A graduate of the California College of Arts and Crafts (BFA 1964, MFA 1970), Linhares’s formal training occurred in tandem with her burgeoning education in and advocacy for feminist art practices. The 1960s and 70s were also marked by a period of broader sociopolitical upheaval. Made against the backdrop of ongoing protests against the Vietnam War and women’s rights advocacy in the United States, a suite of black ink drawings from the titular Love Letters from San Jose series depict uncanny skeletons engaged in everyday domestic routines, rituals and play, influenced by Mexican political cartoonist José Guadeloupe Posada (1845-1923). A group of related nocturnal scenes in high contrast black, blue and red gouache reveal the artist’s bold embrace of appropriation, autobiography, decoration and narrative.

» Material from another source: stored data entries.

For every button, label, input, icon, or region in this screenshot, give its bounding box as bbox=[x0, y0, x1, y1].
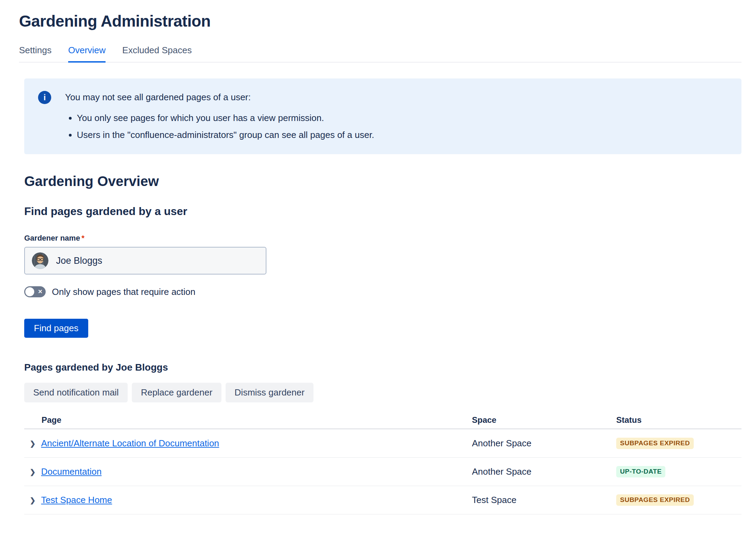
status-cell: UP-TO-DATE bbox=[616, 466, 741, 477]
dismiss-gardener-button[interactable]: Dismiss gardener bbox=[226, 383, 313, 402]
info-icon: i bbox=[38, 91, 51, 104]
tab-excluded-spaces[interactable]: Excluded Spaces bbox=[122, 45, 192, 63]
gardener-selected-value: Joe Bloggs bbox=[56, 255, 102, 266]
gardener-picker-field[interactable]: Joe Bloggs bbox=[24, 247, 266, 274]
status-badge: UP-TO-DATE bbox=[616, 466, 665, 477]
row-expander-icon[interactable]: ❯ bbox=[30, 468, 36, 475]
table-row: ❯ Test Space Home Test Space SUBPAGES EX… bbox=[24, 486, 741, 514]
page-link[interactable]: Ancient/Alternate Location of Documentat… bbox=[41, 438, 219, 449]
info-banner-list: You only see pages for which you user ha… bbox=[65, 112, 374, 142]
table-row: ❯ Documentation Another Space UP-TO-DATE bbox=[24, 458, 741, 486]
gardener-name-label: Gardener name* bbox=[24, 234, 741, 243]
info-banner-bullet: Users in the "confluence-administrators"… bbox=[77, 129, 374, 142]
user-avatar bbox=[32, 252, 48, 269]
overview-heading: Gardening Overview bbox=[24, 174, 741, 189]
status-badge: SUBPAGES EXPIRED bbox=[616, 438, 694, 449]
send-notification-mail-button[interactable]: Send notification mail bbox=[24, 383, 128, 402]
results-heading: Pages gardened by Joe Bloggs bbox=[24, 362, 741, 373]
results-actions: Send notification mail Replace gardener … bbox=[24, 383, 741, 402]
required-asterisk: * bbox=[81, 234, 84, 242]
toggle-knob bbox=[25, 287, 34, 296]
tab-bar: Settings Overview Excluded Spaces bbox=[19, 45, 741, 63]
table-header-row: Page Space Status bbox=[24, 411, 741, 429]
page-cell: ❯ Test Space Home bbox=[24, 495, 472, 505]
info-banner-text: You may not see all gardened pages of a … bbox=[65, 92, 374, 142]
space-cell: Another Space bbox=[472, 466, 616, 477]
find-pages-button[interactable]: Find pages bbox=[24, 319, 88, 338]
require-action-toggle-row: ✕ Only show pages that require action bbox=[24, 286, 741, 297]
status-cell: SUBPAGES EXPIRED bbox=[616, 494, 741, 506]
column-header-status: Status bbox=[616, 415, 741, 425]
gardener-name-label-text: Gardener name bbox=[24, 234, 80, 242]
row-expander-icon[interactable]: ❯ bbox=[30, 497, 36, 504]
page-title: Gardening Administration bbox=[19, 12, 741, 30]
require-action-toggle[interactable]: ✕ bbox=[24, 286, 46, 297]
table-row: ❯ Ancient/Alternate Location of Document… bbox=[24, 429, 741, 458]
gardened-pages-table: Page Space Status ❯ Ancient/Alternate Lo… bbox=[24, 411, 741, 514]
column-header-page: Page bbox=[24, 415, 472, 425]
find-pages-subheading: Find pages gardened by a user bbox=[24, 205, 741, 218]
replace-gardener-button[interactable]: Replace gardener bbox=[132, 383, 221, 402]
page-link[interactable]: Documentation bbox=[41, 466, 102, 477]
toggle-cross-icon: ✕ bbox=[38, 289, 43, 295]
status-cell: SUBPAGES EXPIRED bbox=[616, 438, 741, 449]
space-cell: Another Space bbox=[472, 438, 616, 449]
tab-overview[interactable]: Overview bbox=[68, 45, 106, 63]
status-badge: SUBPAGES EXPIRED bbox=[616, 494, 694, 506]
info-banner: i You may not see all gardened pages of … bbox=[24, 78, 741, 154]
info-banner-intro: You may not see all gardened pages of a … bbox=[65, 92, 374, 103]
page-link[interactable]: Test Space Home bbox=[41, 495, 112, 505]
page-cell: ❯ Ancient/Alternate Location of Document… bbox=[24, 438, 472, 449]
gardening-admin-page: Gardening Administration Settings Overvi… bbox=[0, 0, 756, 514]
row-expander-icon[interactable]: ❯ bbox=[30, 440, 36, 447]
space-cell: Test Space bbox=[472, 495, 616, 505]
require-action-toggle-label: Only show pages that require action bbox=[52, 287, 195, 297]
tab-settings[interactable]: Settings bbox=[19, 45, 52, 63]
page-cell: ❯ Documentation bbox=[24, 466, 472, 477]
column-header-space: Space bbox=[472, 415, 616, 425]
tab-content: i You may not see all gardened pages of … bbox=[24, 78, 741, 514]
info-banner-bullet: You only see pages for which you user ha… bbox=[77, 112, 374, 125]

Several important themes emerge during this seminal decade, including those of female strength and resilience, the confrontation between humans and nature, and the world of dreams and unconscious thought, the latter of which holds particular significance for the artist, who has been recording her dreams since the early 1970s. Linhares notes, “The process of painting is for me an ongoing investigation parallel to a dream state. My concerns while working are to remaining open to an unfolding process over time. I trust my intuitive state as it has proven to be my better guide in assisting me in integrating the physical act of painting with my emotional self, that promises renewal.”
Several works in the exhibition nod to art historical figures and tropes, often through a feminist revisionist perspective. Self portrait as Van Gogh boldly re-imagines Linhares as the lauded 19th century Dutch painter, whose personal struggles bolstered his legacy of greatness. In this work, Linhares depicts herself elegantly attired in a ruffled dress and three-stranded pearl necklace, holding a bloodied knife in one neatly manicured hand, and a freshly mutilated ear in the other. By tackling this famed painting head-on, Linhares calls into question how differently madness might be interpreted had Van Gogh been a woman.
A pioneering figure of Bay Area figuration, this exhibition offers a rare glimpse into Linhares’s early work, in which she is developing the hallmark subjects and structure of her vivid paintings, guided by an intuitive, introspective process that challenges accepted notions of “good taste.”
Judith Linhares (b. 1940 in Pasadena, CA) lives and works in Brooklyn, NY. Her work has been included in major group exhibitions worldwide, including the influential 1978 Bad Painting exhibition at the New Museum, organized by legendary curator Marcia Tucker, and the 1984 Venice Biennale. She is the recipient of a Guggenheim Fellowship and multiple grants from the National Endowments for the Arts. Recent solo exhibitions include those held at Massimo de Carlo, London, UK (2023); P·P·O·W, New York, NY (2022) and the Sarasota Art Museum, Ringling College of Art + Design, Sarasota, FL (2021). Her work is held in the permanent collections of the Berkeley Art Museum, CA; the Crocker Art Museum, Sacramento, CA; the de Young Museum, San Francisco, CA; the Museum of Contemporary Art, San Diego, CA; the Pennsylvania Academy of the Fine Arts, PA; the San Francisco Museum of Modern Art, CA; the San Jose Museum of Art, CA; the Smithsonian American Art Museum, Washington, D.C.; and the Whitney Museum of American Art, NY, among others.